Implications of cardiac variability with cardiovascular magnetic resonance imaging for calculating trial sample size in pulmonary arterial hypertension

BACKGROUND: Normally, morbidity precedes mortality in pulmonary arterial hypertension (PAH) and is assessed with recognized surrogate measures of survival. Cardiovascular magnetic resonance (CMR) can assess right ventricular (RV) structure and function which is directly related to survival in PAH. This study describes CMR-assessed weekly cardiac variability in PAH, allowing calculation of sample sizes for trials comparing PAH targeted treatment effects and optimal methods for individual monitoring.

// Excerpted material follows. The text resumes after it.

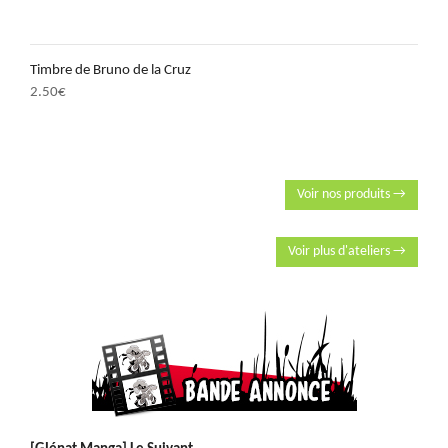
Timbre de Bruno de la Cruz
2.50
€
Voir nos produits →
Voir plus d'ateliers →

METHODS: Ten clinically stable patients with PAH and ten healthy controls had three CMR examinations at weekly intervals. Stroke volume (SV) and cardiac output (CO) measured at six locations with two CMR-methods were, together with the right and left ventricular volumes and systolic function, assessed for variability, which allowed the calculation of sample sizes for clinically relevant changes.

RESULTS: Variability (SD/mean) for SV and CO was lower in PAH patients than in control subjects (SV=5.7% vs. 8.9% [p=0.002]; CO=6.1% vs. 10.2% [p=0.003]), allowing a total sample size of 6 patients for a clinically relevant 10mL change in SV or 4 patients for a 10% increase in CO. For the lowest variability, SV is best measured with cine imaging in the left ventricle, and CO is best measured with flow imaging in the aorta. The RV volumes varied more than did the left ventricular volumes. For systolic function, the RV ejection fraction had the lowest variability (9.7%).

CONCLUSIONS: Low cardiac variability measured with CMR in PAH enables the statistically strong detection of clinically relevant changes with a small trial sample size.